> DATASET RECORDS:
==========
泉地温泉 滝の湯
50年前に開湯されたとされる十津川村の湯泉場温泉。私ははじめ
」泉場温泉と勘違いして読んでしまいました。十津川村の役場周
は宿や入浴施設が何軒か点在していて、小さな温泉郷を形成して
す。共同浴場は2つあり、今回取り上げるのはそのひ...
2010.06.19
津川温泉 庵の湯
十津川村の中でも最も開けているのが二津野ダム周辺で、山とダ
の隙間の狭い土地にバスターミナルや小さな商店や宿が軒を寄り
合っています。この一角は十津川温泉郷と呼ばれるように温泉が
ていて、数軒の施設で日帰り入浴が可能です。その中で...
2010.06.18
==========
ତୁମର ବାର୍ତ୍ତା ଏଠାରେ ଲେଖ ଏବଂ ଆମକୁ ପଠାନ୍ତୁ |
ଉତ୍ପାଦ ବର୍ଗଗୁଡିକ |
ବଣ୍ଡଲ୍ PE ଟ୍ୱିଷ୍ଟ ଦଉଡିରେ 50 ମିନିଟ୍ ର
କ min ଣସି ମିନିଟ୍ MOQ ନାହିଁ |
==========
Above are some records; copy exactly the lines from the one with "ତୁମର ବାର୍ତ୍ତା ଏଠାରେ ଲେଖ ଏବଂ ଆମକୁ ପଠାନ୍ତୁ |" through the one with "କ min ଣସି ମିନିଟ୍ MOQ ନାହିଁ |", both included, and no others.

ତୁମର ବାର୍ତ୍ତା ଏଠାରେ ଲେଖ ଏବଂ ଆମକୁ ପଠାନ୍ତୁ |
ଉତ୍ପାଦ ବର୍ଗଗୁଡିକ |
ବଣ୍ଡଲ୍ PE ଟ୍ୱିଷ୍ଟ ଦଉଡିରେ 50 ମିନିଟ୍ ର
କ min ଣସି ମିନିଟ୍ MOQ ନାହିଁ |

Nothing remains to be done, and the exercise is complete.